Another real pleasant surprise was the opportunity to meet up with one of my old bosses. Ken and his wife Jan were traveling through Ohio from Michigan and stopped to spend a couple days in our area! I worked for Ken from about 1980 to 1990 (I think). We by chance connected on Facebook and Kathy and I ran over to the KOA just a few minutes from our home and spent the afternoon with them and their Great Dane “Magnum”. It was great to see them again after so many years.

We’ve decided that we’ll stay the winter. Although we miss all our friends at Rover’s Roost RV Park in Casa Grande, Arizona this year, we will look forward to seeing them next winter – when hopefully things will be much better. Just today on the news Pfizer has announced that one of their vaccine products is showing a 90% success rate in 45,000 study participants.

Along with Eli Lilly and other manufacturers working on a vaccine, and new leadership in Washington making the fight against Covid a priority, maybe we will be able to resume in spring of ’21 our life of RV travel and volunteering. We certainly hope so.

Speaking of 2021, here’s our tentative plan and more details will follow in future posts as the date gets closer.

We are going to be campground hosts at Dale Hollow Lake State Resort Park in Burkesville, KY for April, May, and June through the July 4th weekend.

Then we’ll head on up to Baldwin, Michigan to spend a couple days at Pere Marquette Oaks Resort so we can spend some time visiting with great friends we made when we worked there as host couple during the summers of 2017 and 2018.

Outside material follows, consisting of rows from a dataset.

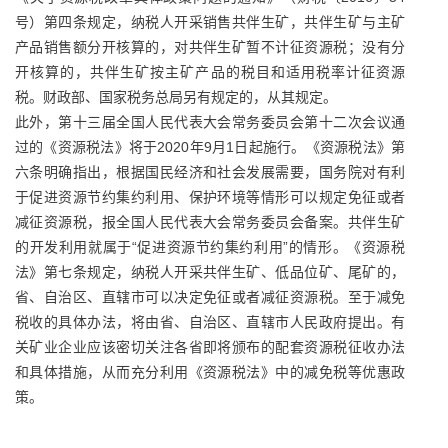
号）第四条规定，纳税人开采销售共伴生矿，共伴生矿与主矿
产品销售额分开核算的，对共伴生矿暂不计征资源税；没有分
开核算的，共伴生矿按主矿产品的税目和适用税率计征资源
税。财政部、国家税务总局另有规定的，从其规定。
此外，第十三届全国人民代表大会常务委员会第十二次会议通
过的《资源税法》将于2020年9月1日起施行。《资源税法》第
六条明确指出，根据国民经济和社会发展需要，国务院对有利
于促进资源节约集约利用、保护环境等情形可以规定免征或者
减征资源税，报全国人民代表大会常务委员会备案。共伴生矿
的开发利用就属于“促进资源节约集约利用”的情形。《资源税
法》第七条规定，纳税人开采共伴生矿、低品位矿、尾矿的，
省、自治区、直辖市可以决定免征或者减征资源税。至于减免
税收的具体办法，将由省、自治区、直辖市人民政府提出。有
关矿业企业应该密切关注各省即将颁布的配套资源税征收办法
和具体措施，从而充分利用《资源税法》中的减免税等优惠政
策。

By mid-July we will hook up with Matt and Sherry who are fellow full-time RV’ers that we first met in Livingston Texas. We’ve since worked with them in South Dakota and met up with them in other areas of the country. This time we are planning our own little caravan (of two rigs) to motor across the Mackinac Bridge and over into Canada via Sault St. Marie.

Matt and Sherry

Assuming the Canadian border is open by then, we’ll all head SLOWLY west through the provinces of Ontario, Manitoba, Saskatchewan, Alberta, and on into British Columbia with arrival in Vancouver BC by September 1st. Matt and Sherry will “peel off” at Creston BC (just north of Idaho) so they can zip on down to visit their son at Missoula, Montana.

Kathy and I hope to take a couple ferries across from Vancouver area to Port Angeles Washington where we’ll get on Route 101 down the Pacific coast on through Oregon and into northern California.

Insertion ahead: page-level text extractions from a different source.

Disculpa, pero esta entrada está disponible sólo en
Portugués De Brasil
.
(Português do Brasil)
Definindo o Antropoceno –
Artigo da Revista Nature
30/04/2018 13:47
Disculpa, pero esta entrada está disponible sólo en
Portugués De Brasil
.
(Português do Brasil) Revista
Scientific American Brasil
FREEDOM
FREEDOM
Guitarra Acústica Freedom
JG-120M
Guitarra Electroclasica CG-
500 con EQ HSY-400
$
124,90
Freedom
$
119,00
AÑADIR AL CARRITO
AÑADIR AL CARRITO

At some point, we’ll work our way over toward Reno, Nevada and then on down (and around) Las Vegas and back to Rover’s Roost by November 1st, 2021.

That’s it for now .. we wanted to bring you up to date on what little is going on in our lives and our plans for the future.

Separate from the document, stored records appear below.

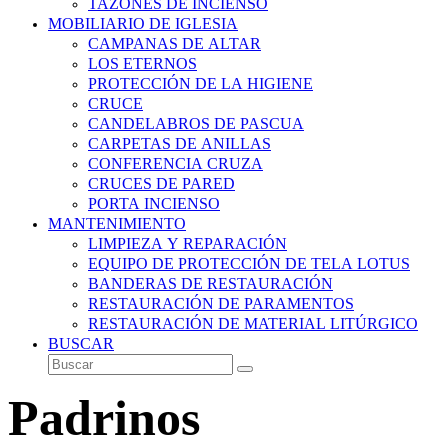
TAZONES DE INCIENSO
MOBILIARIO DE IGLESIA
CAMPANAS DE ALTAR
LOS ETERNOS
PROTECCIÓN DE LA HIGIENE
CRUCE
CANDELABROS DE PASCUA
CARPETAS DE ANILLAS
CONFERENCIA CRUZA
CRUCES DE PARED
PORTA INCIENSO
MANTENIMIENTO
LIMPIEZA Y REPARACIÓN
EQUIPO DE PROTECCIÓN DE TELA LOTUS
BANDERAS DE RESTAURACIÓN
RESTAURACIÓN DE PARAMENTOS
RESTAURACIÓN DE MATERIAL LITÚRGICO
BUSCAR
Buscar
Enviar
Padrinos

We wish you well and happiness – we’re doin’ fine and still enjoying life – even as it is.

What about you? How are you handling the situation we find ourselves in? What are you doing to occupy your time if you’re quarantined? Are you still able to work either from home or at your work location? If you’re working away from home what are you doing to stay safe?

That’s the main thing – stay safe by staying home if you can. Use a mask if you go out in public while maintaining the 6′ distance from others and then wash your hands as soon as you get home. Use hand sanitizer as soon as you get back in the car so you are not transferring anything from your hands to your steering wheel and ultimately back to your face.